To maintain the presence of an aircraft carrier and its accompanying warships in the region, Mr Austin also directed the aircraft carrier Abraham Lincoln, now in the eastern Pacific, to relieve the aircraft carrier Theodore Roosevelt in the next couple of weeks when it is scheduled to return home.
Some ships already in the western Mediterranean Sea will move east, closer to the coast of Israel to provide more security, a senior Pentagon official said.
“Secretary Austin has ordered adjustments to US military posture designed to improve US force protection, to increase support for the defence of Israel and to ensure the United States is prepared to respond to various contingencies,” Sabrina Singh, the deputy Pentagon press secretary, said in a statement. The statement did not specify when the additional warplanes and combatant vessels would arrive, but officials said it would be a matter of days for the additional aircraft and somewhat longer for the naval reinforcements.

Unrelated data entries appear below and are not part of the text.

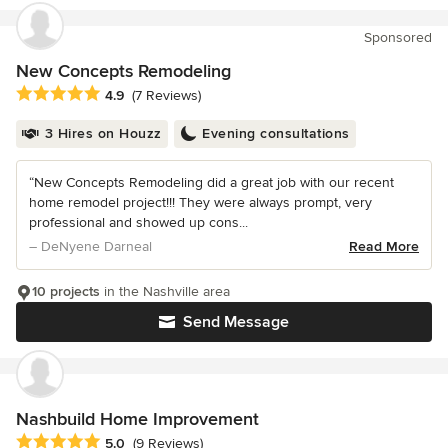
Sponsored
New Concepts Remodeling
Average rating: 4.9 out of 5 stars
4.9
(7 Reviews)
3 Hires on Houzz
Evening consultations
“New Concepts Remodeling did a great job with our recent
home remodel project!!! They were always prompt, very
professional and showed up cons...
– DeNyene Darneal
Read More
10 projects
in the Nashville area
Send Message
Nashbuild Home Improvement
Average rating: 5 out of 5 stars
5.0
(9 Reviews)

Officials said they were seeking to calibrate the US response to send enough of the right types of aircraft and ships as quickly as possible to help defend Israel without appearing to escalate the conflict.
Ms Singh, in a news conference earlier on Friday, had raised the possibility that the United States could also send additional troops to operate whatever additional capabilities the Pentagon sends to the region. The support, she said, would be defensive in nature.

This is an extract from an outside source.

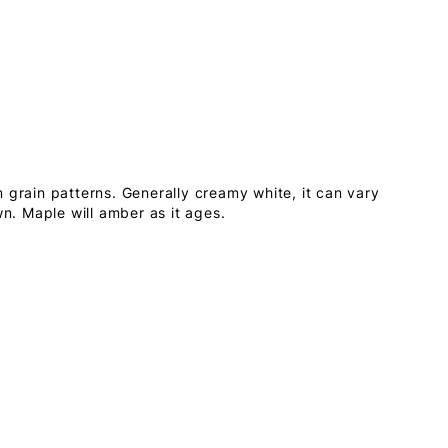
 grain patterns. Generally creamy white, it can vary
wn. Maple will amber as it ages.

[ Who was the Hamas political leader Ismail Haniyeh?Opens in new window ]
She said that during a telephone call that Mr Austin held with his Israeli counterpart, Yoav Gallant, on Friday morning, Mr Austin “committed” that the United States would help Israel in its defence. “We will be bolstering our force protection in the region,” she said.
The Pentagon is also bracing for the possibility that Iran-backed groups, including the Houthis in Yemen and Hizbullah in Lebanon, might target US troops in the region as part of the expected Iranian retaliation for the killing of Mr Haniyeh this week.